Fábio

Fábio durante treino do Palmeiras. Goleiro recebe nova chance neste domingo (Foto: César Greco/Divulgação)

Thiago Ferri
29/11/2015
08:05
São Paulo (SP)

Pensando na final da Copa do Brasil, o Palmeiras joga neste domingo, contra o Coritiba, cheio de reservas. À primeira vista, a partida vale pouco, afinal o time ficou distante do G4 e está no meio da tabela do Brasileirão. Mas no elenco, é a chance para alguns deixarem uma boa impressão neste fim de ano. Fábio é o principal exemplo disto.

Cria da base palmeirense e tratado como uma grande aposta desde os tempos de Felipão, o goleiro quer melhorar sua imagem depois da péssima sequência em 2014.

Quando Fernando Prass fraturou o cotovelo, o camisa 47 foi o escolhido para assumir a vaga e teve um início promissor – seu segundo semestre, porém, ficou marcado por falhas.

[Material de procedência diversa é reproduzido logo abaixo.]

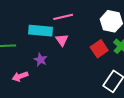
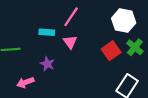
pink line: (63, 17) -> (71, 17), turned -42
cyan rectangle: (41, 31) -> (47, 32), size x0.6

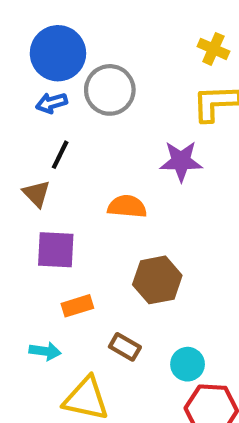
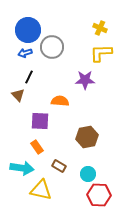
purple square: (56, 250) -> (40, 121), moved
brown hexagon: (157, 280) -> (87, 137), moved
orange rectangle: (77, 306) -> (37, 147), turned 72
cyan arrow: (45, 351) -> (22, 168), size x1.6

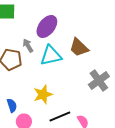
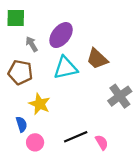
gray arrow: (28, 46) -> (32, 44), moved
yellow star: (43, 94) -> (40, 104), moved, turned -30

Decisivo negativamente em seis jogos, o goleiro perdeu a vaga para Deola, que jogou cinco vezes até Prass conseguir voltar.

Desde a derrota para o Fluminense por 3 a 0, no dia 14 de setembro de 2014, Fábio não jogou mais. Jailson, então reserva do Ceará, foi trazido no fim do Brasileiro para ser o reserva, tirando espaço de Fábio e Deola, que saiu no fim da temporada.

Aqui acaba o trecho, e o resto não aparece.